Search code examples
postgresqlelasticsearchtrading

Storing and managing Forex trading tick data


I'm building a data visualization system for Forex trading and I'm exploring ways of storing the historical Forex trading tick data that I have.

The data are in the form of currency pair (e.g. USD/CAD) chronological ticks of Ask and Bid prices. At the end of the day I need my data to be indexed in Elasticsearch and what I searching for is the best way to get them there.

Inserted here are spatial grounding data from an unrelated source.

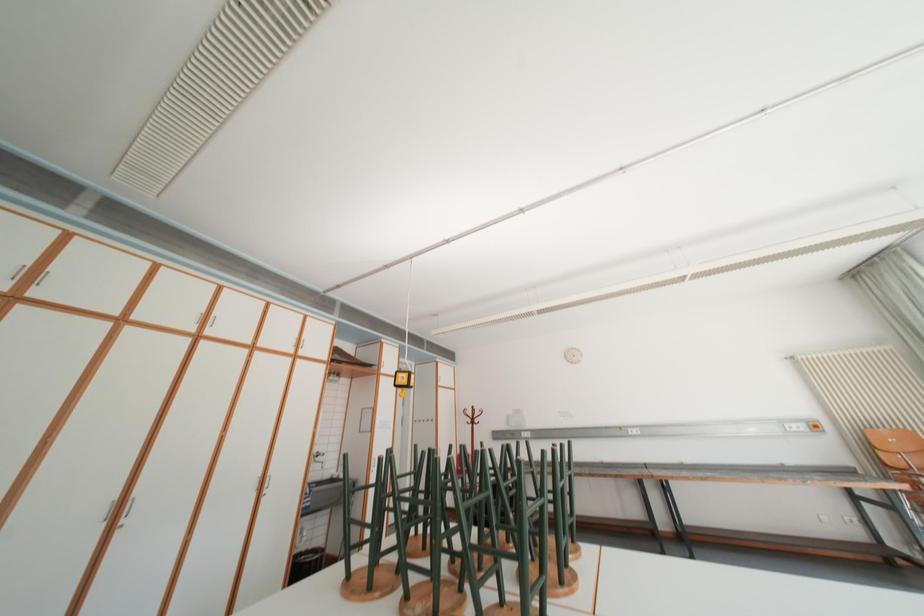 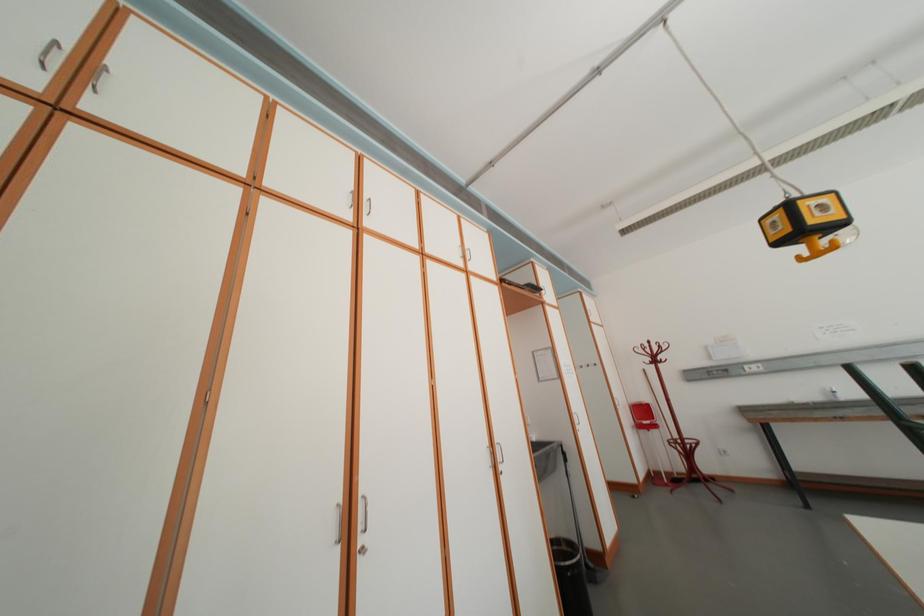 What movement of the cameraman would produce the second image?

The movement direction of the cameraman is left, forward. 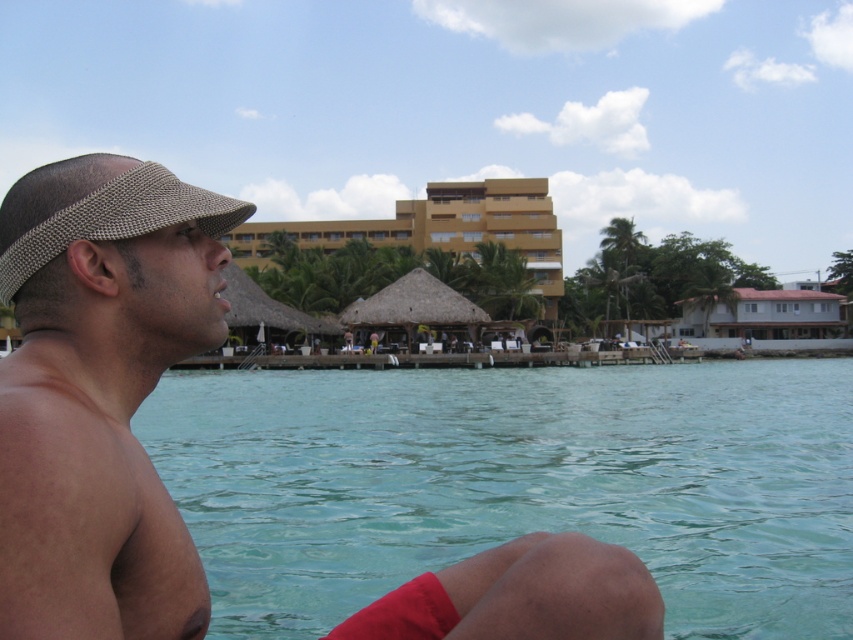 Is point (544, 218) in front of point (805, 320)?

No.

Does yellow matte building at center come in front of brown corrugated metal roof at lower right?

Yes, yellow matte building at center is in front of brown corrugated metal roof at lower right.

Who is more forward, (520, 193) or (833, 328)?

Point (833, 328) is in front.

At what (x,y) coordinates should I click in order to perform the action: click on yellow matte building at center. Please return your answer as a coordinate pair (x, y). The width and height of the screenshot is (853, 640). Looking at the image, I should click on (436, 228).

Does point (566, 397) lie in front of point (33, 336)?

No, it is not.

Between clear blue water at lower left and knitted beige visor at left, which one has more height?

knitted beige visor at left is taller.

Describe the element at coordinates (515, 483) in the screenshot. I see `clear blue water at lower left` at that location.

Where is `clear blue water at lower left`? The image size is (853, 640). clear blue water at lower left is located at coordinates (515, 483).

In the scene shown: Between knitted beige visor at left and woven fabric visor at left, which one is positioned lower?

knitted beige visor at left is below.

Between point (209, 211) and point (28, 173), which one is positioned in front?

Point (209, 211) is more forward.

The image size is (853, 640). I want to click on knitted beige visor at left, so click(100, 394). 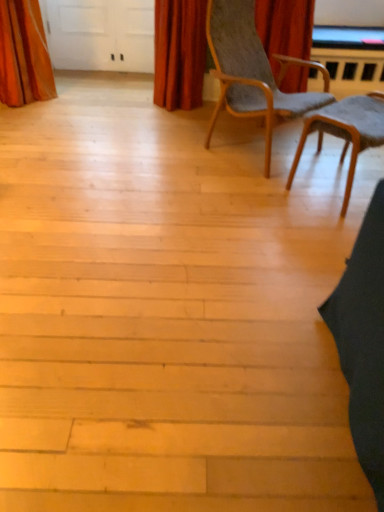 What do you see at coordinates (253, 71) in the screenshot? The width and height of the screenshot is (384, 512). I see `light brown wood chair at center, marked as the first chair in a left-to-right arrangement` at bounding box center [253, 71].

The width and height of the screenshot is (384, 512). I want to click on wooden textured chair at center right, which is the 1th chair from right to left, so click(345, 131).

The height and width of the screenshot is (512, 384). Identify the location of orange velvet curtain at upper left, which appears as the 1th curtain when viewed from the left. (24, 54).

What do you see at coordinates (179, 53) in the screenshot? The width and height of the screenshot is (384, 512). I see `velvet red curtain at upper center, the 1th curtain when ordered from right to left` at bounding box center [179, 53].

Identify the location of light brown wood chair at center, marked as the first chair in a left-to-right arrangement. (253, 71).

Looking at this image, does velvet red curtain at upper center, the 1th curtain when ordered from right to left, have a greater height compared to wooden textured chair at center right, which is the 1th chair from right to left?

Correct, velvet red curtain at upper center, the 1th curtain when ordered from right to left, is much taller as wooden textured chair at center right, which is the 1th chair from right to left.

From the image's perspective, is velvet red curtain at upper center, the 2th curtain from the left, located above or below wooden textured chair at center right, which is the 1th chair from right to left?

Clearly, from the image's perspective, velvet red curtain at upper center, the 2th curtain from the left, is above wooden textured chair at center right, which is the 1th chair from right to left.

Is velvet red curtain at upper center, the 1th curtain when ordered from right to left, placed right next to wooden textured chair at center right, which is the 1th chair from right to left?

No, velvet red curtain at upper center, the 1th curtain when ordered from right to left, is not with wooden textured chair at center right, which is the 1th chair from right to left.

Is the depth of wooden textured chair at center right, which is the 1th chair from right to left, greater than that of velvet red curtain at upper center, the 2th curtain from the left?

No, the depth of wooden textured chair at center right, which is the 1th chair from right to left, is less than that of velvet red curtain at upper center, the 2th curtain from the left.

Is point (320, 130) more distant than point (201, 10)?

No, it is in front of (201, 10).

From the image's perspective, is wooden textured chair at center right, the second chair from the left, positioned above or below velvet red curtain at upper center, the 2th curtain from the left?

From the image's perspective, wooden textured chair at center right, the second chair from the left, appears below velvet red curtain at upper center, the 2th curtain from the left.

Does orange velvet curtain at upper left, which appears as the 1th curtain when viewed from the left, appear on the right side of light brown wood chair at center, the 2th chair positioned from the right?

No.

Between orange velvet curtain at upper left, the 2th curtain in the right-to-left sequence, and light brown wood chair at center, the 2th chair positioned from the right, which one has less height?

Standing shorter between the two is orange velvet curtain at upper left, the 2th curtain in the right-to-left sequence.

Considering the relative positions of orange velvet curtain at upper left, which appears as the 1th curtain when viewed from the left, and light brown wood chair at center, the 2th chair positioned from the right, in the image provided, is orange velvet curtain at upper left, which appears as the 1th curtain when viewed from the left, behind light brown wood chair at center, the 2th chair positioned from the right,?

Yes.

This screenshot has width=384, height=512. I want to click on chair that is the 1st object to the right of the orange velvet curtain at upper left, the 2th curtain in the right-to-left sequence, starting at the anchor, so click(253, 71).

Is light brown wood chair at center, the 2th chair positioned from the right, to the right of orange velvet curtain at upper left, the 2th curtain in the right-to-left sequence, from the viewer's perspective?

Yes, light brown wood chair at center, the 2th chair positioned from the right, is to the right of orange velvet curtain at upper left, the 2th curtain in the right-to-left sequence.

Who is taller, light brown wood chair at center, the 2th chair positioned from the right, or orange velvet curtain at upper left, which appears as the 1th curtain when viewed from the left?

With more height is light brown wood chair at center, the 2th chair positioned from the right.

The height and width of the screenshot is (512, 384). There is a light brown wood chair at center, marked as the first chair in a left-to-right arrangement. What are the coordinates of `the 2nd curtain below it (from a real-world perspective)` in the screenshot? It's located at (24, 54).

Relative to orange velvet curtain at upper left, which appears as the 1th curtain when viewed from the left, is light brown wood chair at center, the 2th chair positioned from the right, in front or behind?

Clearly, light brown wood chair at center, the 2th chair positioned from the right, is in front of orange velvet curtain at upper left, which appears as the 1th curtain when viewed from the left.

Relative to wooden textured chair at center right, which is the 1th chair from right to left, is orange velvet curtain at upper left, which appears as the 1th curtain when viewed from the left, in front or behind?

In the image, orange velvet curtain at upper left, which appears as the 1th curtain when viewed from the left, appears behind wooden textured chair at center right, which is the 1th chair from right to left.

Looking at this image, from the image's perspective, which one is positioned lower, orange velvet curtain at upper left, the 2th curtain in the right-to-left sequence, or wooden textured chair at center right, which is the 1th chair from right to left?

wooden textured chair at center right, which is the 1th chair from right to left, appears lower in the image.

Is point (1, 30) positioned before point (330, 121)?

No, it is behind (330, 121).

Can you confirm if orange velvet curtain at upper left, the 2th curtain in the right-to-left sequence, is shorter than wooden textured chair at center right, which is the 1th chair from right to left?

No.

Does velvet red curtain at upper center, the 2th curtain from the left, turn towards light brown wood chair at center, the 2th chair positioned from the right?

No.

Where is `the 2nd curtain behind the light brown wood chair at center, marked as the first chair in a left-to-right arrangement`? The image size is (384, 512). the 2nd curtain behind the light brown wood chair at center, marked as the first chair in a left-to-right arrangement is located at coordinates (179, 53).

Would you say velvet red curtain at upper center, the 1th curtain when ordered from right to left, is inside or outside light brown wood chair at center, marked as the first chair in a left-to-right arrangement?

Result: The correct answer is: outside.

From a real-world perspective, which object rests below the other?

orange velvet curtain at upper left, the 2th curtain in the right-to-left sequence.

Which is more distant, (196, 76) or (29, 69)?

Point (196, 76)

Is velvet red curtain at upper center, the 1th curtain when ordered from right to left, to the left or to the right of orange velvet curtain at upper left, the 2th curtain in the right-to-left sequence, in the image?

In the image, velvet red curtain at upper center, the 1th curtain when ordered from right to left, appears on the right side of orange velvet curtain at upper left, the 2th curtain in the right-to-left sequence.

Is velvet red curtain at upper center, the 1th curtain when ordered from right to left, in front of or behind orange velvet curtain at upper left, which appears as the 1th curtain when viewed from the left, in the image?

velvet red curtain at upper center, the 1th curtain when ordered from right to left, is positioned farther from the viewer than orange velvet curtain at upper left, which appears as the 1th curtain when viewed from the left.

There is a wooden textured chair at center right, which is the 1th chair from right to left. Where is `the 2nd curtain above it (from a real-world perspective)`? This screenshot has height=512, width=384. the 2nd curtain above it (from a real-world perspective) is located at coordinates (179, 53).

This screenshot has width=384, height=512. In order to click on the 2nd curtain behind the wooden textured chair at center right, which is the 1th chair from right to left in this screenshot , I will do `click(179, 53)`.

Estimate the real-world distances between objects in this image. Which object is closer to light brown wood chair at center, the 2th chair positioned from the right, velvet red curtain at upper center, the 1th curtain when ordered from right to left, or orange velvet curtain at upper left, the 2th curtain in the right-to-left sequence?

velvet red curtain at upper center, the 1th curtain when ordered from right to left.

Looking at this image, looking at the image, which one is located closer to wooden textured chair at center right, which is the 1th chair from right to left, light brown wood chair at center, marked as the first chair in a left-to-right arrangement, or velvet red curtain at upper center, the 2th curtain from the left?

light brown wood chair at center, marked as the first chair in a left-to-right arrangement, is closer to wooden textured chair at center right, which is the 1th chair from right to left.

When comparing their distances from light brown wood chair at center, marked as the first chair in a left-to-right arrangement, does wooden textured chair at center right, the second chair from the left, or orange velvet curtain at upper left, which appears as the 1th curtain when viewed from the left, seem closer?

wooden textured chair at center right, the second chair from the left, is positioned closer to the anchor light brown wood chair at center, marked as the first chair in a left-to-right arrangement.

Which object lies further to the anchor point orange velvet curtain at upper left, which appears as the 1th curtain when viewed from the left, wooden textured chair at center right, the second chair from the left, or velvet red curtain at upper center, the 1th curtain when ordered from right to left?

Based on the image, wooden textured chair at center right, the second chair from the left, appears to be further to orange velvet curtain at upper left, which appears as the 1th curtain when viewed from the left.

From the picture: When comparing their distances from light brown wood chair at center, marked as the first chair in a left-to-right arrangement, does velvet red curtain at upper center, the 2th curtain from the left, or wooden textured chair at center right, the second chair from the left, seem closer?

The object closer to light brown wood chair at center, marked as the first chair in a left-to-right arrangement, is wooden textured chair at center right, the second chair from the left.

Based on their spatial positions, is velvet red curtain at upper center, the 2th curtain from the left, or orange velvet curtain at upper left, which appears as the 1th curtain when viewed from the left, further from wooden textured chair at center right, the second chair from the left?

orange velvet curtain at upper left, which appears as the 1th curtain when viewed from the left, is further to wooden textured chair at center right, the second chair from the left.

Estimate the real-world distances between objects in this image. Which object is closer to light brown wood chair at center, marked as the first chair in a left-to-right arrangement, wooden textured chair at center right, which is the 1th chair from right to left, or velvet red curtain at upper center, the 1th curtain when ordered from right to left?

Based on the image, wooden textured chair at center right, which is the 1th chair from right to left, appears to be nearer to light brown wood chair at center, marked as the first chair in a left-to-right arrangement.

Estimate the real-world distances between objects in this image. Which object is closer to orange velvet curtain at upper left, which appears as the 1th curtain when viewed from the left, wooden textured chair at center right, which is the 1th chair from right to left, or light brown wood chair at center, the 2th chair positioned from the right?

light brown wood chair at center, the 2th chair positioned from the right, is closer to orange velvet curtain at upper left, which appears as the 1th curtain when viewed from the left.

This screenshot has width=384, height=512. I want to click on chair between light brown wood chair at center, the 2th chair positioned from the right, and velvet red curtain at upper center, the 2th curtain from the left, from front to back, so click(345, 131).

The image size is (384, 512). In order to click on chair situated between orange velvet curtain at upper left, which appears as the 1th curtain when viewed from the left, and wooden textured chair at center right, the second chair from the left, from left to right in this screenshot , I will do `click(253, 71)`.

The image size is (384, 512). Find the location of `curtain between orange velvet curtain at upper left, which appears as the 1th curtain when viewed from the left, and light brown wood chair at center, marked as the first chair in a left-to-right arrangement`. curtain between orange velvet curtain at upper left, which appears as the 1th curtain when viewed from the left, and light brown wood chair at center, marked as the first chair in a left-to-right arrangement is located at coordinates (179, 53).

In order to click on curtain located between orange velvet curtain at upper left, which appears as the 1th curtain when viewed from the left, and wooden textured chair at center right, the second chair from the left, in the left-right direction in this screenshot , I will do `click(179, 53)`. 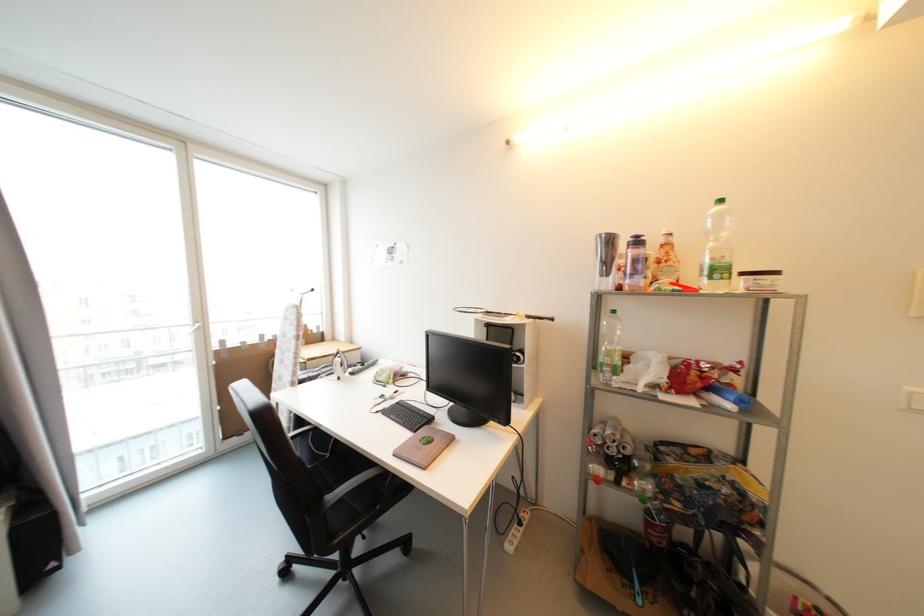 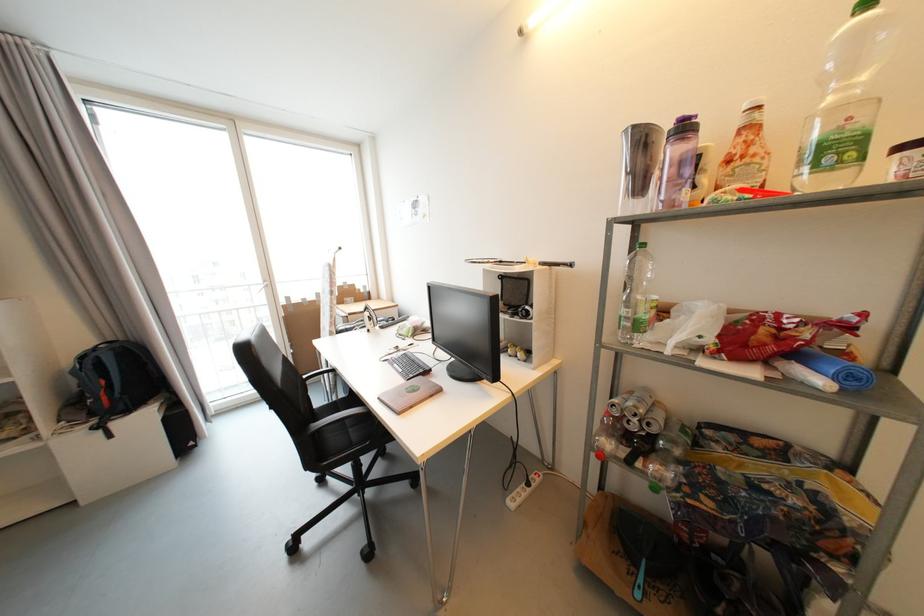 The point at (723, 273) is marked in the first image. Where is the corresponding point in the second image?

(842, 151) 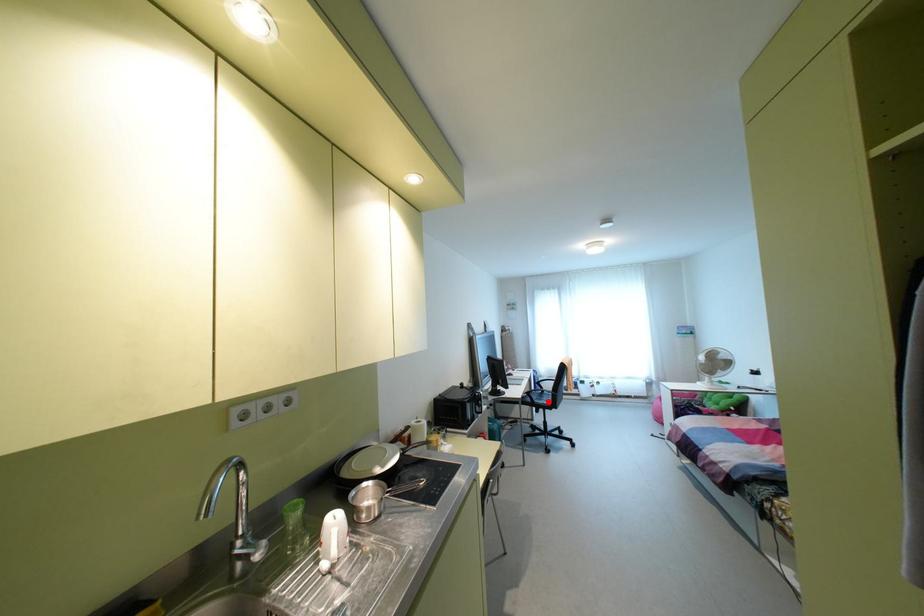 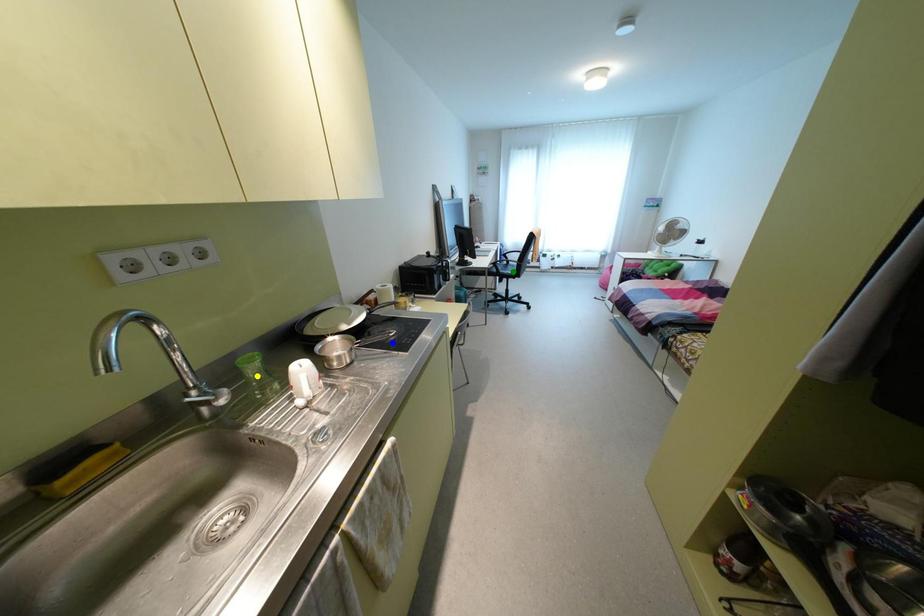 Question: I am providing you with two images of the same scene from different viewpoints. A red point is marked on the first image. You are given multiple points on the second image. Which point in image 2 is actually the same real-world point as the red point in image 1?

Choices:
 (A) green point
 (B) yellow point
 (C) blue point

Answer: (A) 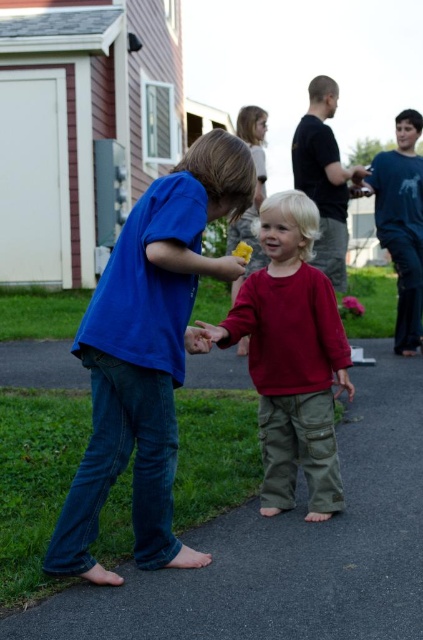 Does point (136, 228) come farther from viewer compared to point (403, 259)?

No, (136, 228) is closer to viewer.

Does blue cotton shirt at center have a greater height compared to blue t-shirt at right?

No, blue cotton shirt at center is not taller than blue t-shirt at right.

Who is more distant from viewer, (84, 472) or (403, 321)?

The point (403, 321) is behind.

Where is `blue cotton shirt at center`? This screenshot has width=423, height=640. blue cotton shirt at center is located at coordinates (148, 355).

Is point (176, 228) positioned after point (274, 243)?

No, it is in front of (274, 243).

Where is `blue cotton shirt at center`? This screenshot has height=640, width=423. blue cotton shirt at center is located at coordinates (148, 355).

Who is more forward, (296,324) or (419,113)?

Point (296,324) is in front.

Does point (279, 237) lie behind point (417, 300)?

No, (279, 237) is closer to viewer.

Find the location of a particular element. The image size is (423, 640). matte red shirt at center is located at coordinates (291, 356). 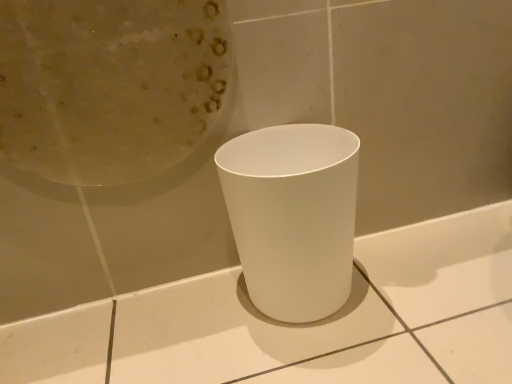 Question: Should I look upward or downward to see white matte vase at center?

I found a couple of approaches online; they start out simple but then get complicated. I'm wondering if adding that extra complexity is worth it. Some of my options are:

  1. Storing tick data on PostgreSQL and then via a plugin sync them to Elasticsearch (here)
  2. Storing tick data on PostgreSQL, push them to Logstash and then to Elasticsearch
  3. Finally, storing tick data on PostgreSQL, push them to Redis, then to Logstash, and then to Elasticsearch

My intuition says that solution No 2 would be the ideal one, but what is considered best practice?


Solution

  • It's a good idea to store your data in a long-term storage DB, such as PostgreSQL or similar. That way you can decide at any time whether you need to change your mappings, add fields, remove fields, change their types, or what have you, and then you can easily rebuild your ES index/indices without too much trouble from your primary source of truth (i.e. PostgreSQL) and you always have clean data in ES.

    I don't know ZomboDB (solution 1) so I can't really speak for it, all I know is that I'm generally not too fond of tying two different technologies together, it makes it hard to upgrade any of them in case you need/must/want to apply patches or benefit from new features in either of them.

    Unless you have big and costly transformations to do on your source data, I feel that solution 3 doesn't bring much, i.e. the additional step of storing data in an intermediary Redis, doesn't bring much in my opinion (your mileage may vary here). It's a good idea to use a temporary store, such as Redis or Kafka, when you may lose data along the pipeline, but in this case, since you have your data in PostgreSQL, you don't really run the risk of losing anything. If at all, you can relaunch your pipeline and rebuild a few days of data.

    That leaves solution 2, which would be fine given the information at hand. Using the Logstash JDBC input, you can easily retrieve the latest changes and forward them to ES every x minutes.